Este repentino aumento de 30% de la población ha convertido a la apacible localidad en una ciudad bulliciosa, confrontada a un sinfín de nuevos problemas sociales, desde el tráfico de alimentos a la prostitución.
Muchos venezolanos duermen en las calles o en estructuras públicas, como Jonathan Luces, quien vive junto con casi 70 personas debajo de un palco al lado de los hitos fronterizos.
«Está difícil conseguir empleo aquí, pero prefiero vivir así que en Venezuela», dice mostrando la improvisada división de cuartos hecha debajo de la estructura de cemento.
Con tantos y tan repentinos cambios, Pacaraima comienza a resentir la presencia caribeña.
«Aquí todo empeoró, [los venezolanos] no hacen sino robar, por mí pueden cerrar la frontera y no dejarlos pasar más», dice Tuheny Gomes, cajera de una panadería.
Bueno para unos, malo para otros
El masivo flujo de venezolanos ha beneficiado a algunos.
Jonathan do Santos viene cada dos semanas desde Ciudad Bolívar para comprar lo que difícilmente consigue en Venezuela. «Aquí todo es más barato, con 80 reales (25 dólares) allá no compro nada y aquí compro arroz, azúcar, harina, mantequilla, jabón, galletas, jugo y productos de higiene», explica.
«La falta de alimentos allá abrió puertas aquí y nuestro comercio aprovechó eso», dice Ruan Silva, encargado de uno de los pocos supermercados que acepta la devaluada moneda venezolana.
Otro negocio que ha florecido en la transformada Pacaraima es el comercio de divisas. Uniformados con chalecos granate, varios cambistas agitan fardos de bolívares entre los puntos de control de ambos países.

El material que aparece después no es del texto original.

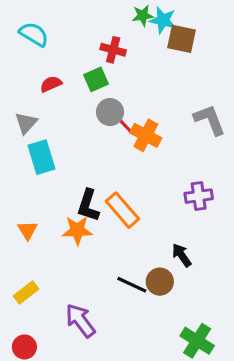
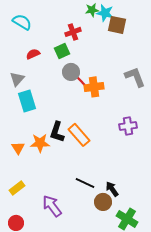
red cross: (113, 50) -> (73, 32), turned -35
orange cross: (146, 135) -> (94, 87), turned -36
orange star: (77, 230) -> (40, 143), moved
black arrow: (182, 255) -> (112, 189), moved
brown circle: (160, 282) -> (103, 202), moved

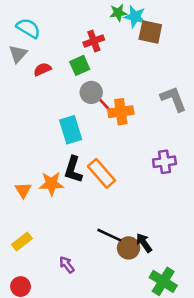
gray triangle: (17, 79) -> (18, 54), moved
cyan rectangle: (27, 101) -> (71, 130), moved
brown circle: (103, 202) -> (128, 248), moved
purple arrow: (52, 206) -> (67, 265), size x0.6

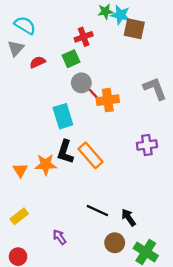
brown circle: (128, 248) -> (115, 243), moved

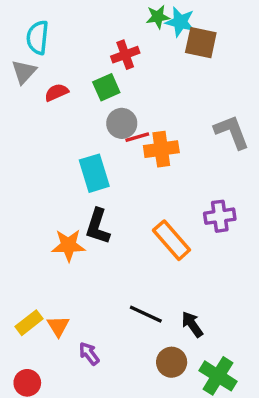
cyan semicircle: (25, 25) -> (38, 37), turned -115
red line: (92, 92) -> (137, 137), turned -63
orange rectangle: (91, 155) -> (172, 240), moved
orange triangle: (20, 170) -> (58, 326), moved

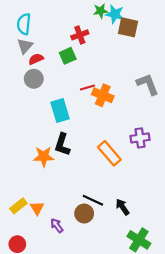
gray triangle: (24, 72) -> (25, 46), moved
gray circle: (122, 123) -> (34, 79), moved
orange cross: (161, 149) -> (103, 95), turned 30
brown circle: (172, 362) -> (84, 213), moved

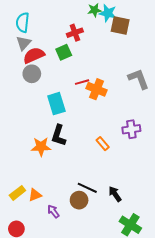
red semicircle: (36, 59) -> (34, 55), size x1.5
orange rectangle: (109, 153) -> (103, 144), size x0.6
orange triangle: (37, 208) -> (35, 195), turned 40

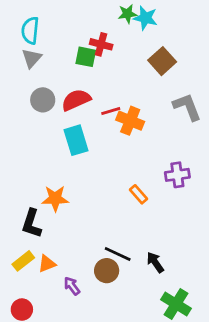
brown square: (120, 26) -> (162, 61), moved, turned 36
red cross: (75, 33) -> (101, 44), turned 35
green square: (64, 52) -> (86, 57), moved, turned 35
red semicircle: (34, 55) -> (76, 100), moved
black L-shape: (59, 135) -> (32, 223), moved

«No hay otra forma de conseguir divisas si no es trayendo efectivo», explica Martín, un cambista que comienza a trabajar antes del amanecer, cuando las filas de refugiados empiezan a formarse.
Al cambiar el efectivo que traen consigo, los venezolanos sufren su primer choque de realidad. Con una moneda que se comercializa en el mercado negro a un dólar por 216.000 bolívares y se desvaloriza aún más en la frontera, los ahorros se diluyen en segundos.
«Hay mucho movimiento y poco dinero, mis ventas han caído porque con esto hay menos turistas, que eran los que traían dinero», lamenta Zilma Rocha, que vende desayunos en la frontera.
Los taxistas de la ruta Boa Vista-Pacaraima coinciden. El trayecto entre ambas ciudades es de 215 km y cuesta 50 reales (15,6 dólares), pero muchos no pueden costearlo y deben seguir camino a pie.
La burbuja del plástico
«Esto es lo que quedó de mi vida», dice extenuado Abilio Méndez, de 46 años de edad, mostrando, al borde de la carretera, dos mochilas tan remendadas como su ropa. Vivía en la costa caribeña y vino a Brasil tras perderlo todo por la crisis.
Sin dinero, decidió caminar la estrecha y caliente BR-174. Una de sus mochilas lleva plástico que trajo para vender por comida.
«Corrió la voz de que el plástico se comercia bien y muchos traen para vender», dice un funcionario aduanero de la carretera que fue reforzada con un puesto militar.
Betsy Campos, de 19 años de edad, mantiene a sus dos hijos gracias al plástico. También de Puerto La Cruz, pasa temporadas en Rorainopólis, segunda ciudad del estado.
Circula entre los dos países hace tres años. Betsy, que dice haber contraído 22 veces paludismo por vender en las minas de oro, espera reunir suficiente dinero en éste, su último viaje, para migrar a Ecuador.
«Esto se salió de control», dice el padre Jesús López, párroco de la diócesis de Roraima, que critica a las autoridades brasileñas por su inacción y a las venezolanas por generar la crisis. «Ellos [los venezolanos] huyen del hambre, de la muerte (…) hay una guerra del gobierno venezolano contra su propio pueblo y mi miedo es que esto no pare», lamenta.